── MATERIAL PROVIDED ──

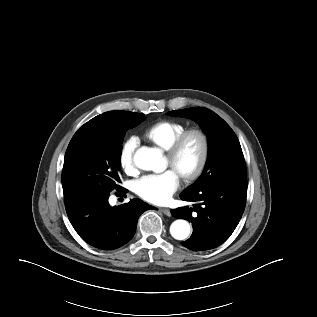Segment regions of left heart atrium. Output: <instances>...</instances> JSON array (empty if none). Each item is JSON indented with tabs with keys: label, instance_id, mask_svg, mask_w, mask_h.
I'll return each instance as SVG.
<instances>
[{
	"label": "left heart atrium",
	"instance_id": "left-heart-atrium-1",
	"mask_svg": "<svg viewBox=\"0 0 317 317\" xmlns=\"http://www.w3.org/2000/svg\"><path fill=\"white\" fill-rule=\"evenodd\" d=\"M179 174L169 169L159 174H149L138 179L134 188L143 199L154 204L167 203L179 188Z\"/></svg>",
	"mask_w": 317,
	"mask_h": 317
}]
</instances>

───

### PROMPT
Output each of the lines above exactly, apart from the images.

### WRITTEN RESPONSE
Segment regions of left heart atrium. Output: <instances>...</instances> JSON array (empty if none). Each item is JSON indented with tabs with keys: label, instance_id, mask_svg, mask_w, mask_h.
I'll return each instance as SVG.
<instances>
[{
	"label": "left heart atrium",
	"instance_id": "left-heart-atrium-1",
	"mask_svg": "<svg viewBox=\"0 0 317 317\" xmlns=\"http://www.w3.org/2000/svg\"><path fill=\"white\" fill-rule=\"evenodd\" d=\"M179 174L169 169L159 174H149L138 179L134 188L143 199L154 204L167 203L179 188Z\"/></svg>",
	"mask_w": 317,
	"mask_h": 317
}]
</instances>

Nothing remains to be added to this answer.